I'm thinking of all these projects, and the old adage "more money than sense" as I stand at the bottom of the Dubai Frame at the edge of Zabeel Park. This is the emirate's latest enormous architectural venture that in most other nations would be laughed at, or cancelled, but here is presented with dead-eyed seriousness and an assumption that if you doubt its wisdom, you're the crazy one.
It cost around $86 million, but that could rise depending on the results of multiple lawsuits which have been taken out against the constructors, most notably by the Mexican architect Fernando Donis. The project was almost three years late, significantly over budget, and shrouded in controversy, which brings it in line with a long list of other Dubai mega projects. But like many of those, it seems a lot less daft the moment you arrive.
Yes it is a big, golden picture frame, and no, it doesn't have anything in it. Not only that, but you can't really use it as a frame - it's so huge that standing back to line up a nice panorama of the city is impossible. But you can go inside and, most importantly, go up to the top.
The Frame endeavours to tell the story of the emirate, from dusty fishing port, to nascent oil state, to glittering city of tomorrow. It begins on ground level with a mock souk in which Blade Runner-esque holograms sense your arrival and greet you at their stalls.
Then it's into the lift and up 150 metres to the top of the Frame, a 100-metre-long bridge, where the logic behind the entire project becomes much clearer. From this quite incredible vantage point, to the north you can see the city as it was: Bur Dubai and the Creek area are among the oldest parts of Dubai. To the south you can see it as it is and will be: Dubai International Financial Centre is home to an insane collection of skyscrapers which look as though they've been transplanted straight from JG Ballard's page to the skyline. The morning I visit, these colossal structures are wearing a skirt of fog, adding to the sense that they're somehow spectral - the ghosts of Christmas Future.
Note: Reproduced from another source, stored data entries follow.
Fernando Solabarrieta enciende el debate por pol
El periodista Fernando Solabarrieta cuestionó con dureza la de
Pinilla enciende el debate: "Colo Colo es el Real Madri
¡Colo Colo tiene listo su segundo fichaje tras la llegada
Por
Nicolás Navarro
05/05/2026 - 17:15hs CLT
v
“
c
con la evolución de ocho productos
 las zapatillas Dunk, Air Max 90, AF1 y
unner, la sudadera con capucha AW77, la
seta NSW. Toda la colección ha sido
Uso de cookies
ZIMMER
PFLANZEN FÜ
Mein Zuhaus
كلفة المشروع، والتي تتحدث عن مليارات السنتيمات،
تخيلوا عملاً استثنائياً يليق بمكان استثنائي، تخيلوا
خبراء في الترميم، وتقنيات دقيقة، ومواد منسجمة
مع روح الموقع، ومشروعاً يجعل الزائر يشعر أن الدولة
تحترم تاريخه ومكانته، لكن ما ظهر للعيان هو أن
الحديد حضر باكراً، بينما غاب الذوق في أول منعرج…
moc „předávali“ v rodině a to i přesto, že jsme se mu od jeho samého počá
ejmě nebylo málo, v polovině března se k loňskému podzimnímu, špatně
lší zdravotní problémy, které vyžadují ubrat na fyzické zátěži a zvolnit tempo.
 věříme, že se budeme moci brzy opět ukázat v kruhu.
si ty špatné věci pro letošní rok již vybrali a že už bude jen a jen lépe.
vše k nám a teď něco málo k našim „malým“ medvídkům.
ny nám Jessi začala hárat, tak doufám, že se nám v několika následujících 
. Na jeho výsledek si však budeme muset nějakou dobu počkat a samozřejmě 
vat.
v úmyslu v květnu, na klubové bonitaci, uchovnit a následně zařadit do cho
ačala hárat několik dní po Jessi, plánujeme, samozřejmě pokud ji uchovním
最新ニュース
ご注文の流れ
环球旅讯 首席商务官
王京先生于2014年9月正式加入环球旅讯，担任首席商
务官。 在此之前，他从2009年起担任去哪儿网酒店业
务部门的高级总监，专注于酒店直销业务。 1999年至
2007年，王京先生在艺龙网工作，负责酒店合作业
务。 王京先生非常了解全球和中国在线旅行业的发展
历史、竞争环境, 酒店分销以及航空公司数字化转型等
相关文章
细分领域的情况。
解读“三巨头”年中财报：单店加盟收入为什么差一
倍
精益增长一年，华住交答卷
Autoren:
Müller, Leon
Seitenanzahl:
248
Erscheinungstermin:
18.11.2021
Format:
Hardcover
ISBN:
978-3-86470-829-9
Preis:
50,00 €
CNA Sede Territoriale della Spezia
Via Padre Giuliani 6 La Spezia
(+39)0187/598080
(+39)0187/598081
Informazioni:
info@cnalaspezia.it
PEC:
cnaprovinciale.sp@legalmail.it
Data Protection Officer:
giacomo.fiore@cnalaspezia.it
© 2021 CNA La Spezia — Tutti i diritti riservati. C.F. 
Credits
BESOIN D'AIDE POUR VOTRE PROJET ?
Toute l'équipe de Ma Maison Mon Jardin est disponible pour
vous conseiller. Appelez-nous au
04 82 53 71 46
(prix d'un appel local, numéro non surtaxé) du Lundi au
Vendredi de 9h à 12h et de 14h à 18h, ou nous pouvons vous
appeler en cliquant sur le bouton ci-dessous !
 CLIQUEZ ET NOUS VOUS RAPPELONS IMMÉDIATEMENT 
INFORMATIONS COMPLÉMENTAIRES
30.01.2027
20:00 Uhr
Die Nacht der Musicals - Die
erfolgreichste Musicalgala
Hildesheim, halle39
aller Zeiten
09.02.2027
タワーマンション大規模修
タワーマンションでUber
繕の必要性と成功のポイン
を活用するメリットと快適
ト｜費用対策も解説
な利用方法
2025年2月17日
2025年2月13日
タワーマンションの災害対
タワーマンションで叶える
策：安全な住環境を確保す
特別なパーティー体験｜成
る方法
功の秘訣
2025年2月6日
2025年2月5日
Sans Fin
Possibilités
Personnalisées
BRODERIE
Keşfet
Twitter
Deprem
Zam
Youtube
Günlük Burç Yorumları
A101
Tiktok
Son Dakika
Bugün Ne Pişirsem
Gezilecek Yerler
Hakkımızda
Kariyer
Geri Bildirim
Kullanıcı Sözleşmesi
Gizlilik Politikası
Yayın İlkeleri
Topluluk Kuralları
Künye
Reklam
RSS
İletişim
The stupendous view is enough of a distraction that I don't realise that the ground has opened up beneath me. I'm like Wile E. Coyote, run off a cliff, some distance from safety before I realise the peril.
OK, not peril, but the smart glass below my feet has changed from opaque to clear and suddenly, express route, the ground level, 47 floors down, is right below me. It's a vertiginous vantage point, one that leaves me giggling nervously, then stepping gingerly back onto the stonework.
The organisers predict around two million people a year will visit the Frame - the majority of them will rave about that glass. Far fewer are likely to remember the strange video waiting for them when they get back to terra firma. A room with a wrap-around video wall predicts with the tone of a sterile propagandist what Dubai will look like in 2050. There are a lot of robots and, apparently, a captive whale in a vast aquarium.
For now, things are a good deal less bizarre - especially on Fridays, when Zabeel Park hosts the excellent Ripe food market. There you can walk around and eat and drink locally made produce, or buy cottage industry handicrafts, and if you close your eyes for a second, you might believe that Dubai is a normal city.